Nedungatt was a consultor of the Pontifical Commission for the Revision of the Eastern Code of Canon Law (1973-1990). As the Relator of the committee on Clerics and Ecclesiastical Magisterium, he drafted its canons, many of which passed with little or no change, into the code. He has left his mark on the very heading of the eastern code. Nedungatt was consultor of the Congregation for the Eastern Churches, of the Congregation for the Causes of Saints, and of the Pontifical Council for Legislative Texts. He did significant work as the president of the Apostolic Tribunal in the cause of St Alphonsa; and as the postulator in the cause of St Mariam Thresia. He worked for some time as the postulator of the causes of the Servant of God Joseph Vithayathil and of St Devasahayam Pillai, among others.

He spoke English, Italian, French, German, Spanish, and Portuguese, besides own mother tongue Malayalam. For purposes of research, he could handle ancient languages like Sanskrit, Syriac, Hebrew and Greek. Many Jesuits know him as their Latin professor. His language proficiency opened before him a wide world of knowledge and made his works erudite.

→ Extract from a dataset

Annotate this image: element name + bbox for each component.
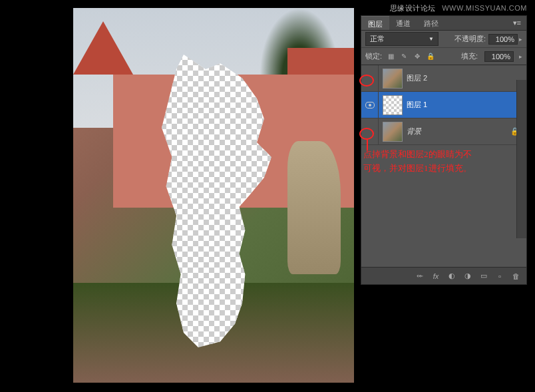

Very few students chose Nedungatt as the director of their doctoral dissertation. He was demanding and wanted his students to work hard as he did. Thirteen students wrote doctoral dissertation under his guidance.

From the stipends he received from priestly ministry in Germany and Italy, with the permission of his superiors, he financed houses built for the poor in his home parish.

==Personal life and death==
Nedungatt died at Christ Hall, Kozhikode, Kerala, India on 26 October 2022, at the age of 89, and was buried in the Jesuit cemetery of Christ Hall on 28 October.

== Major works ==
Nedungatt published many books and hundreds of articles in various theological journals.
- The Spirit of the Eastern Code, Bangalore, 1992.
- The Council in Trullo Revisited, edited together with Michael Featherstone (Kanonika 6), Rome, 1995.
- Laity and Church Temporalities: Appraisal of a Tradition, Bangalore, 2000.
- The Synod of Diamper Revisited, ed., (Kanonika 9), Rome, 2001.
- A Guide to the Eastern Code: Commentary on the Code of Canons of the Eastern Churches, ed. (Kanonika 10), Rome, 2002.
- Quest for the Historical Thomas Apostle of India: A Re-reading of the Evidence, Bangalore, 2008.
- Renewal of Life and Law: An Indian Contribution (Dharmaram Canonical Studies 10), Bangalore, 2015.
- Covenant Life, Law and Ministry according to Aphrahat (Kanonika 26), Rome, 2018.
- Theology of Law (Kanonika 28), Rome, 2019.

== Bibliography ==
- A Festschrift was published in his honour in 2003: The Syro-Malabar Church since the Eastern Code (Ed.: Francis Eluvathingal), 2003.